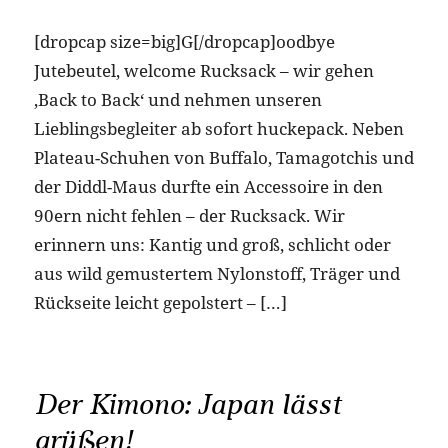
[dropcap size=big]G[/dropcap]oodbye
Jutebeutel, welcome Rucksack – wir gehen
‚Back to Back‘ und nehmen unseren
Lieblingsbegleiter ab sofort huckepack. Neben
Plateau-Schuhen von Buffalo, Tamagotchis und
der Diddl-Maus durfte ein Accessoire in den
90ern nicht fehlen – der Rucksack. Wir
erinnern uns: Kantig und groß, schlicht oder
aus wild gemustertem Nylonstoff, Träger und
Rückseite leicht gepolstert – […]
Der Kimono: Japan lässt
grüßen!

^^^^^^^^

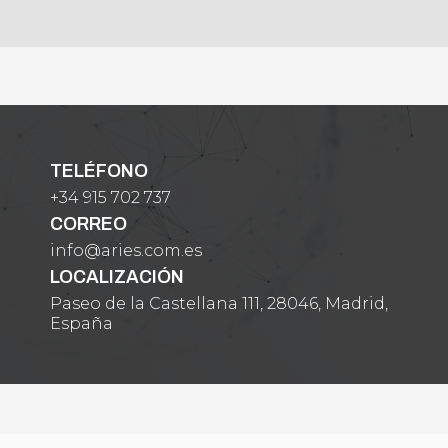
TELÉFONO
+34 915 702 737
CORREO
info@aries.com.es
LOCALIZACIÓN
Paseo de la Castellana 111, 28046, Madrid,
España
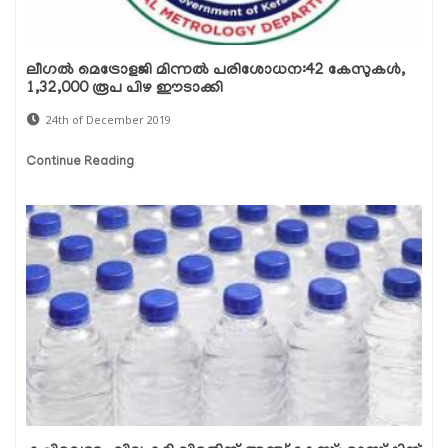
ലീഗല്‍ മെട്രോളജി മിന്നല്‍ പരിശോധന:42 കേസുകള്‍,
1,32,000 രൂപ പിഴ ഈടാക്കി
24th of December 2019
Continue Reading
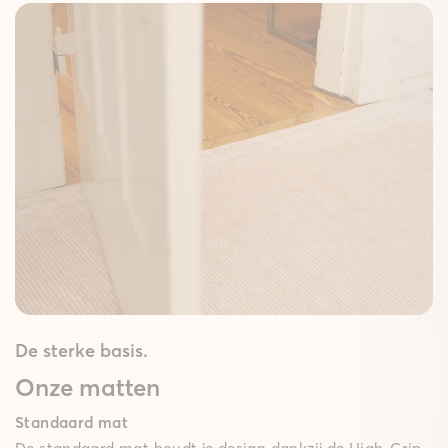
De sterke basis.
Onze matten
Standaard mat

^^^^^^^^

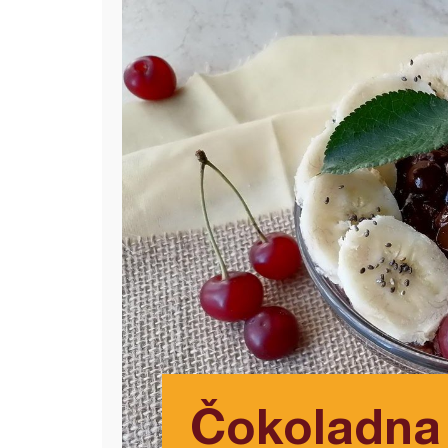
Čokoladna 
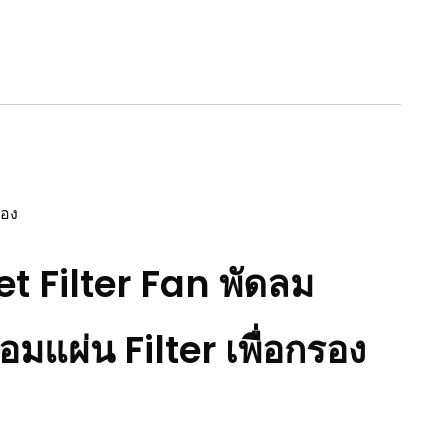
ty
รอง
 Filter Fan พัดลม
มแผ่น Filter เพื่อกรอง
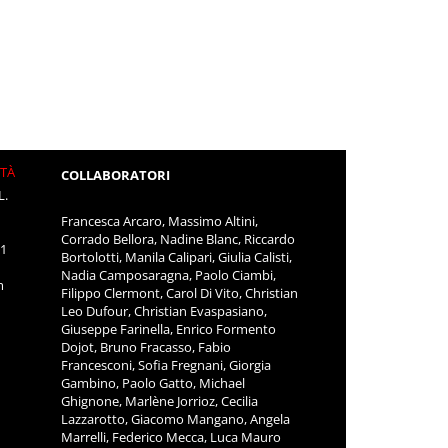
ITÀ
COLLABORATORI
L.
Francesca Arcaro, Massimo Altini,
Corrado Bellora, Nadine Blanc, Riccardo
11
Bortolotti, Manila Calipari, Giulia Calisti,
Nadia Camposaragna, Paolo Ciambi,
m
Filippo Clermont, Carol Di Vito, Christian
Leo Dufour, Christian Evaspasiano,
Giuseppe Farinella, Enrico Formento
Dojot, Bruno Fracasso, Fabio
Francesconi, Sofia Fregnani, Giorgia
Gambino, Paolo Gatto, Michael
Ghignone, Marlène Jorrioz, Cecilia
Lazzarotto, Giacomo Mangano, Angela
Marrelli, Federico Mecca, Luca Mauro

^^^^^^^^

▶ _Problem_
List every line above that contains the word "Filter".

▶ _Solution to this task_
 Filter Fan พัดลม
มแผ่น Filter เพื่อกรอง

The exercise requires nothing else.